• Your task:
From the entries that follow, copy exactly the lines beginning at the line holding "01 Mixer Allen" and continuing through the line holding "Bornes de recharges en France".
....................
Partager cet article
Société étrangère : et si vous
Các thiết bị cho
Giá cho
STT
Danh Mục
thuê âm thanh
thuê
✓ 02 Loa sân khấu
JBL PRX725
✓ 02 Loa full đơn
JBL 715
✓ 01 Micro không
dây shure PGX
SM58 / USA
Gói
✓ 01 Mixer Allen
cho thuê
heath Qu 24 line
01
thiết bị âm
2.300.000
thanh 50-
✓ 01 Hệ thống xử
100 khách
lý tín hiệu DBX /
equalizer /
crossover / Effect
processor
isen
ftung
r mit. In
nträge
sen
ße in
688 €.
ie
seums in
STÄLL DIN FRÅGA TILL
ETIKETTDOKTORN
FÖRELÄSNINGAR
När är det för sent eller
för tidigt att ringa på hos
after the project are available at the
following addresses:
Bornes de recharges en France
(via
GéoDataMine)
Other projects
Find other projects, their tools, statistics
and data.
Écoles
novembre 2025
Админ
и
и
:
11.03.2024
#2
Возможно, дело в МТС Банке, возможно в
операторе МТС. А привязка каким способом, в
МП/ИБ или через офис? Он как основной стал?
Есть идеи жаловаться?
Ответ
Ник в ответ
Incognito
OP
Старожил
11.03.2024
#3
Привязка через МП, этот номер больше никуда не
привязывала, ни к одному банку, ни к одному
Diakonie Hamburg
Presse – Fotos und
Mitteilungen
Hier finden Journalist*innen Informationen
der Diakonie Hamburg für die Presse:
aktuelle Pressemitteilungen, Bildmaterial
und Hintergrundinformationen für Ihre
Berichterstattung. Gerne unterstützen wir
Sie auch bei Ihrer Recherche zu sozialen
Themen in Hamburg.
....................
• Answer to the problem:
✓ 01 Mixer Allen
cho thuê
heath Qu 24 line
01
thiết bị âm
2.300.000
thanh 50-
✓ 01 Hệ thống xử
100 khách
lý tín hiệu DBX /
equalizer /
crossover / Effect
processor
isen
ftung
r mit. In
nträge
sen
ße in
688 €.
ie
seums in
STÄLL DIN FRÅGA TILL
ETIKETTDOKTORN
FÖRELÄSNINGAR
När är det för sent eller
för tidigt att ringa på hos
after the project are available at the
following addresses:
Bornes de recharges en France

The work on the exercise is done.